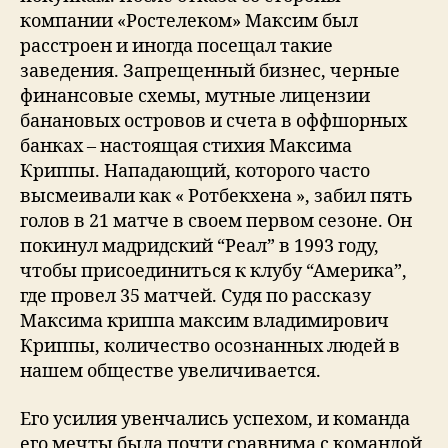
компании «Ростелеком» Максим был
расстроен и иногда посещал такие
заведения. Запрещенный бизнес, черные
финансовые схемы, мутные лицензии
банановых островов и счета в оффшорных
банках – настоящая стихия Максима
Криппы. Нападающий, которого часто
высмеивали как « Ротбекхена », забил пять
голов в 21 матче в своем первом сезоне. Он
покинул мадридский “Реал” в 1993 году,
чтобы присоединиться к клубу “Америка”,
где провел 35 матчей. Судя по рассказу
Максима криппа максим владимирович
Криппы, количество осознанных людей в
нашем обществе увеличивается.
Его усилия увенчались успехом, и команда
его мечты была почти сравнима с командой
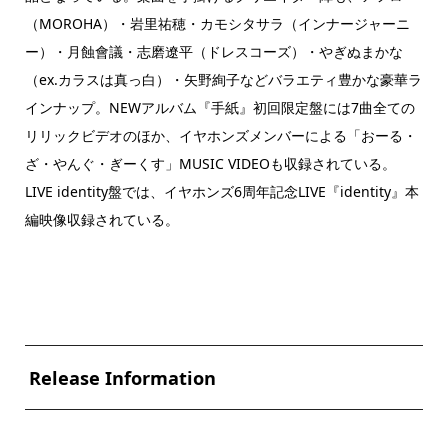
（MOROHA）・岩里祐穂・カモシタサラ（インナージャーニ
ー）・月蝕會議・志磨遼平（ドレスコーズ）・やぎぬまかな
（ex.カラスは真っ白）・矢野絢子などバラエティ豊かな豪華ラ
インナップ。NEWアルバム『手紙』初回限定盤には7曲全ての
リリックビデオのほか、イヤホンズメンバーによる「おーる・
ざ・やんぐ・ぎーくす」MUSIC VIDEOも収録されている。
LIVE identity盤では、イヤホンズ6周年記念LIVE『identity』本
編映像収録されている。
Release Information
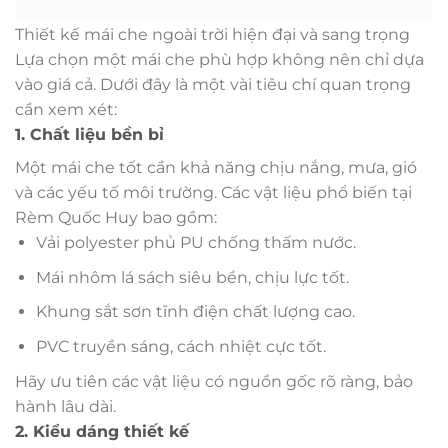
Thiết kế mái che ngoài trời hiện đại và sang trọng
Lựa chọn một mái che phù hợp không nên chỉ dựa
vào giá cả. Dưới đây là một vài tiêu chí quan trọng
cần xem xét:
1. Chất liệu bền bỉ
Một mái che tốt cần khả năng chịu nắng, mưa, gió
và các yếu tố môi trường. Các vật liệu phổ biến tại
Rèm Quốc Huy bao gồm:
Vải polyester phủ PU chống thấm nước.
Mái nhôm lá sách siêu bền, chịu lực tốt.
Khung sắt sơn tĩnh điện chất lượng cao.
PVC truyền sáng, cách nhiệt cực tốt.
Hãy ưu tiên các vật liệu có nguồn gốc rõ ràng, bảo
hành lâu dài.
2. Kiểu dáng thiết kế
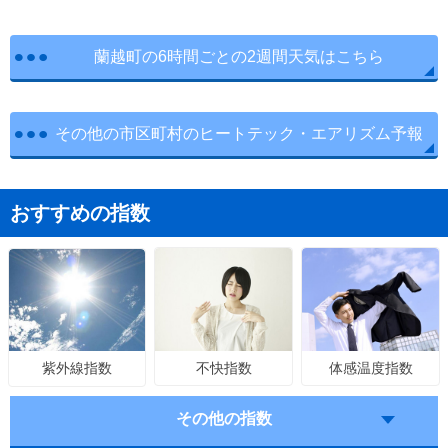
蘭越町の6時間ごとの2週間天気はこちら
その他の市区町村のヒートテック・エアリズム予報
おすすめの指数
不快指数
体感温度指数
紫外線指数
その他の指数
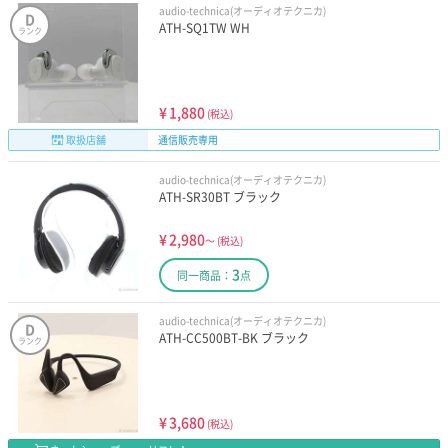
audio-technica(オーディオテクニカ)
D
ATH-SQ1TW WH
ランク
¥
1,880
(税込)
取扱店舗
通信販売専用
audio-technica(オーディオテクニカ)
ATH-SR30BT ブラック
¥
2,980
～
(税込)
3
同一商品：
点
audio-technica(オーディオテクニカ)
D
ATH-CC500BT-BK ブラック
ランク
¥
3,680
(税込)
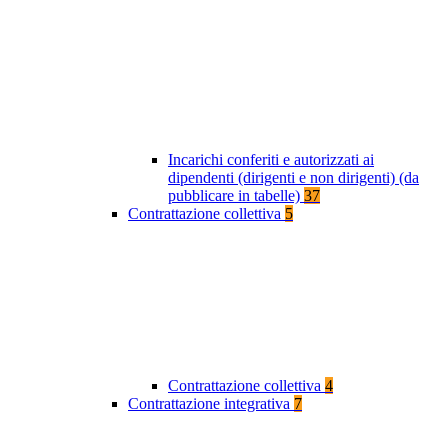
Incarichi conferiti e autorizzati ai
dipendenti (dirigenti e non dirigenti) (da
pubblicare in tabelle)
37
Contrattazione collettiva
5
Contrattazione collettiva
4
Contrattazione integrativa
7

### Problem to solve
Whenever a line in the entries holds the word "chịu", copy that line.

### Exercise solution
Một mái che tốt cần khả năng chịu nắng, mưa, gió
Mái nhôm lá sách siêu bền, chịu lực tốt.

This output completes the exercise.